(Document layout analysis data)

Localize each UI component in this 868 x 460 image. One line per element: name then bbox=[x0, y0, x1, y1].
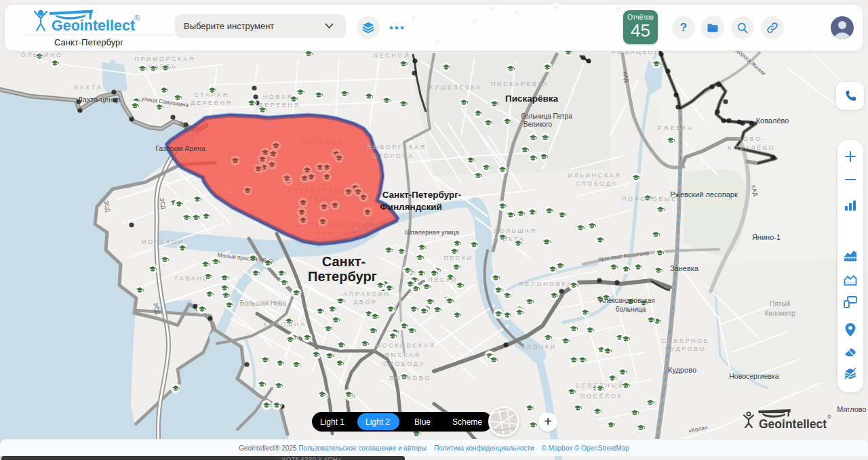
svg-text:ВЫБОРГСКАЯ: ВЫБОРГСКАЯ bbox=[367, 144, 427, 150]
svg-text:больница Петра: больница Петра bbox=[521, 112, 572, 120]
svg-text:Пятый: Пятый bbox=[770, 300, 790, 308]
svg-text:ПИСКАРЕВКА: ПИСКАРЕВКА bbox=[491, 81, 549, 87]
svg-text:Янино-1: Янино-1 bbox=[752, 233, 781, 241]
svg-text:СТАРАЯ: СТАРАЯ bbox=[195, 91, 229, 98]
svg-text:ДЕРЕВНЯ: ДЕРЕВНЯ bbox=[191, 100, 232, 106]
svg-text:АПРАКСИН: АПРАКСИН bbox=[343, 291, 390, 297]
svg-text:ВОЛКОВО: ВОЛКОВО bbox=[389, 375, 431, 381]
svg-text:КУШЕЛЕВКА: КУШЕЛЕВКА bbox=[429, 84, 482, 91]
svg-text:Санкт-: Санкт- bbox=[322, 254, 366, 269]
svg-text:Мяглово: Мяглово bbox=[837, 405, 866, 413]
svg-text:Километр: Километр bbox=[764, 310, 795, 317]
svg-text:ЯБЛОНОВКА: ЯБЛОНОВКА bbox=[519, 280, 572, 287]
svg-text:Великого: Великого bbox=[524, 121, 553, 128]
svg-text:ДЕРЕВНЯ: ДЕРЕВНЯ bbox=[258, 102, 300, 108]
svg-text:ПОСЁЛОК: ПОСЁЛОК bbox=[580, 393, 623, 400]
svg-text:Новосергиевка: Новосергиевка bbox=[729, 372, 779, 380]
svg-text:больница: больница bbox=[616, 306, 646, 313]
svg-text:Geointellect: Geointellect bbox=[759, 417, 827, 431]
svg-text:СТОРОНА: СТОРОНА bbox=[372, 152, 414, 159]
svg-text:Кудрово: Кудрово bbox=[668, 366, 696, 374]
svg-text:ЛЕСНОЙ: ЛЕСНОЙ bbox=[374, 51, 410, 59]
svg-text:Шпалерная улица: Шпалерная улица bbox=[405, 228, 459, 236]
svg-text:®: ® bbox=[827, 414, 831, 420]
svg-text:Ржевский лесопарк: Ржевский лесопарк bbox=[670, 190, 738, 198]
svg-text:Санкт-Петербург-: Санкт-Петербург- bbox=[382, 190, 462, 200]
svg-text:КОЛОМНА: КОЛОМНА bbox=[263, 321, 306, 328]
svg-text:КОВАЛЁВО: КОВАЛЁВО bbox=[728, 144, 774, 151]
svg-text:ОЛЬГИНО: ОЛЬГИНО bbox=[21, 51, 63, 58]
svg-text:ПОРОХОВЫЕ: ПОРОХОВЫЕ bbox=[622, 196, 677, 203]
svg-text:Пискарёвка: Пискарёвка bbox=[505, 93, 559, 104]
svg-text:Большая Нева: Большая Нева bbox=[240, 299, 287, 307]
svg-text:МОСКОВСКАЯ: МОСКОВСКАЯ bbox=[375, 342, 435, 349]
svg-text:КУДРОВО: КУДРОВО bbox=[665, 346, 706, 352]
svg-text:ЧАСТЬ: ЧАСТЬ bbox=[149, 63, 177, 70]
svg-text:Петербург: Петербург bbox=[308, 269, 377, 284]
svg-text:СЕВЕРНЫЙ: СЕВЕРНЫЙ bbox=[576, 381, 625, 389]
svg-text:ОХТА: ОХТА bbox=[502, 236, 525, 243]
svg-text:Финляндский: Финляндский bbox=[380, 202, 442, 212]
svg-text:ЛАХТА: ЛАХТА bbox=[74, 84, 102, 91]
svg-text:СЕВЕРНОЕ: СЕВЕРНОЕ bbox=[662, 337, 710, 344]
svg-text:Александровская: Александровская bbox=[599, 297, 654, 304]
svg-text:Лахта-центр: Лахта-центр bbox=[78, 96, 121, 104]
svg-text:Заневка: Заневка bbox=[670, 264, 699, 272]
svg-text:ГАВАНЬ: ГАВАНЬ bbox=[175, 275, 209, 282]
svg-text:КЛОЧКИ: КЛОЧКИ bbox=[521, 343, 556, 350]
svg-text:НОВАЯ: НОВАЯ bbox=[263, 93, 294, 100]
svg-text:СЛОБОДА: СЛОБОДА bbox=[383, 360, 425, 367]
svg-text:НОВО-: НОВО- bbox=[737, 135, 766, 142]
svg-text:ПРИМОРСКАЯ: ПРИМОРСКАЯ bbox=[134, 56, 195, 62]
svg-text:Газпром Арена: Газпром Арена bbox=[155, 144, 205, 152]
svg-text:ПЕСКИ: ПЕСКИ bbox=[428, 276, 458, 283]
svg-text:МОРСКОЙ: МОРСКОЙ bbox=[141, 238, 184, 245]
svg-text:®: ® bbox=[134, 14, 140, 22]
svg-text:ПЕСКИ: ПЕСКИ bbox=[443, 255, 473, 262]
svg-text:РЖЕВКА: РЖЕВКА bbox=[657, 125, 693, 131]
svg-text:Geointellect: Geointellect bbox=[52, 18, 135, 34]
svg-text:ЯМСКАЯ: ЯМСКАЯ bbox=[384, 352, 421, 358]
svg-text:БОЛЬШАЯ: БОЛЬШАЯ bbox=[494, 228, 536, 234]
svg-text:ИЛЬИНСКАЯ: ИЛЬИНСКАЯ bbox=[568, 172, 622, 179]
svg-text:СЛОБОДА: СЛОБОДА bbox=[576, 180, 618, 187]
svg-text:ДВОР: ДВОР bbox=[353, 299, 377, 306]
svg-text:Ковалёво: Ковалёво bbox=[756, 117, 789, 125]
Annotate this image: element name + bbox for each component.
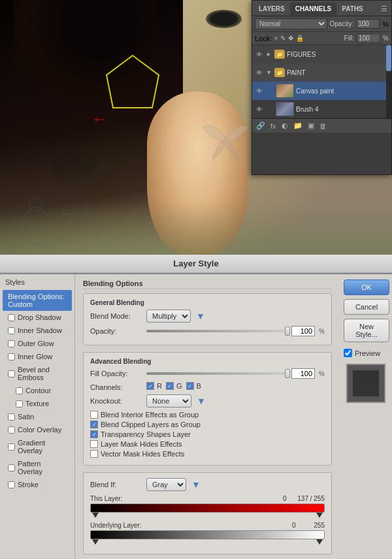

- What you are asked to do -
From the first line to the last, retype the entries above exactly, minus the pictures.

- Written reply -
Localize each UI component in this 868 x 460 image. One line per element: name then bbox=[x0, y0, x1, y1].
svg-text:ВЫБОРГСКАЯ: ВЫБОРГСКАЯ bbox=[367, 144, 427, 150]
svg-text:больница Петра: больница Петра bbox=[521, 112, 572, 120]
svg-text:Пятый: Пятый bbox=[770, 300, 790, 308]
svg-text:ПИСКАРЕВКА: ПИСКАРЕВКА bbox=[491, 81, 549, 87]
svg-text:Янино-1: Янино-1 bbox=[752, 233, 781, 241]
svg-text:СТАРАЯ: СТАРАЯ bbox=[195, 91, 229, 98]
svg-text:ДЕРЕВНЯ: ДЕРЕВНЯ bbox=[191, 100, 232, 106]
svg-text:АПРАКСИН: АПРАКСИН bbox=[343, 291, 390, 297]
svg-text:ВОЛКОВО: ВОЛКОВО bbox=[389, 375, 431, 381]
svg-text:КУШЕЛЕВКА: КУШЕЛЕВКА bbox=[429, 84, 482, 91]
svg-text:Санкт-: Санкт- bbox=[322, 254, 366, 269]
svg-text:Мяглово: Мяглово bbox=[837, 405, 866, 413]
svg-text:Километр: Километр bbox=[764, 310, 795, 317]
svg-text:ЯБЛОНОВКА: ЯБЛОНОВКА bbox=[519, 280, 572, 287]
svg-text:Великого: Великого bbox=[524, 121, 553, 128]
svg-text:ДЕРЕВНЯ: ДЕРЕВНЯ bbox=[258, 102, 300, 108]
svg-text:ПОСЁЛОК: ПОСЁЛОК bbox=[580, 393, 623, 400]
svg-text:Новосергиевка: Новосергиевка bbox=[729, 372, 779, 380]
svg-text:больница: больница bbox=[616, 306, 646, 313]
svg-text:Geointellect: Geointellect bbox=[759, 417, 827, 431]
svg-text:СТОРОНА: СТОРОНА bbox=[372, 152, 414, 159]
svg-text:Кудрово: Кудрово bbox=[668, 366, 696, 374]
svg-text:ЛЕСНОЙ: ЛЕСНОЙ bbox=[374, 51, 410, 59]
svg-text:Шпалерная улица: Шпалерная улица bbox=[405, 228, 459, 236]
svg-text:®: ® bbox=[827, 414, 831, 420]
svg-text:Ржевский лесопарк: Ржевский лесопарк bbox=[670, 190, 738, 198]
svg-text:Санкт-Петербург-: Санкт-Петербург- bbox=[382, 190, 462, 200]
svg-text:КОЛОМНА: КОЛОМНА bbox=[263, 321, 306, 328]
svg-text:КОВАЛЁВО: КОВАЛЁВО bbox=[728, 144, 774, 151]
svg-text:ОЛЬГИНО: ОЛЬГИНО bbox=[21, 51, 63, 58]
svg-text:ПОРОХОВЫЕ: ПОРОХОВЫЕ bbox=[622, 196, 677, 203]
svg-text:Пискарёвка: Пискарёвка bbox=[505, 93, 559, 104]
svg-text:Большая Нева: Большая Нева bbox=[240, 299, 287, 307]
svg-text:МОСКОВСКАЯ: МОСКОВСКАЯ bbox=[375, 342, 435, 349]
svg-text:КУДРОВО: КУДРОВО bbox=[665, 346, 706, 352]
svg-text:ЧАСТЬ: ЧАСТЬ bbox=[149, 63, 177, 70]
svg-text:Петербург: Петербург bbox=[308, 269, 377, 284]
svg-text:СЕВЕРНЫЙ: СЕВЕРНЫЙ bbox=[576, 381, 625, 389]
svg-text:ОХТА: ОХТА bbox=[502, 236, 525, 243]
svg-text:Финляндский: Финляндский bbox=[380, 202, 442, 212]
svg-text:ЛАХТА: ЛАХТА bbox=[74, 84, 102, 91]
svg-text:СЕВЕРНОЕ: СЕВЕРНОЕ bbox=[662, 337, 710, 344]
svg-text:Александровская: Александровская bbox=[599, 297, 654, 304]
svg-text:Лахта-центр: Лахта-центр bbox=[78, 96, 121, 104]
svg-text:Заневка: Заневка bbox=[670, 264, 699, 272]
svg-text:ГАВАНЬ: ГАВАНЬ bbox=[175, 275, 209, 282]
svg-text:КЛОЧКИ: КЛОЧКИ bbox=[521, 343, 556, 350]
svg-text:НОВАЯ: НОВАЯ bbox=[263, 93, 294, 100]
svg-text:СЛОБОДА: СЛОБОДА bbox=[383, 360, 425, 367]
svg-text:НОВО-: НОВО- bbox=[737, 135, 766, 142]
svg-text:ПРИМОРСКАЯ: ПРИМОРСКАЯ bbox=[134, 56, 195, 62]
svg-text:Газпром Арена: Газпром Арена bbox=[155, 144, 205, 152]
svg-text:ПЕСКИ: ПЕСКИ bbox=[428, 276, 458, 283]
svg-text:МОРСКОЙ: МОРСКОЙ bbox=[141, 238, 184, 245]
svg-text:®: ® bbox=[134, 14, 140, 22]
svg-text:ПЕСКИ: ПЕСКИ bbox=[443, 255, 473, 262]
svg-text:РЖЕВКА: РЖЕВКА bbox=[657, 125, 693, 131]
svg-text:Geointellect: Geointellect bbox=[52, 18, 135, 34]
svg-text:ЯМСКАЯ: ЯМСКАЯ bbox=[384, 352, 421, 358]
svg-text:БОЛЬШАЯ: БОЛЬШАЯ bbox=[494, 228, 536, 234]
svg-text:ИЛЬИНСКАЯ: ИЛЬИНСКАЯ bbox=[568, 172, 622, 179]
svg-text:СЛОБОДА: СЛОБОДА bbox=[576, 180, 618, 187]
svg-text:ДВОР: ДВОР bbox=[353, 299, 377, 306]
svg-text:Ковалёво: Ковалёво bbox=[756, 117, 789, 125]
Annotate this image: element name + bbox for each component.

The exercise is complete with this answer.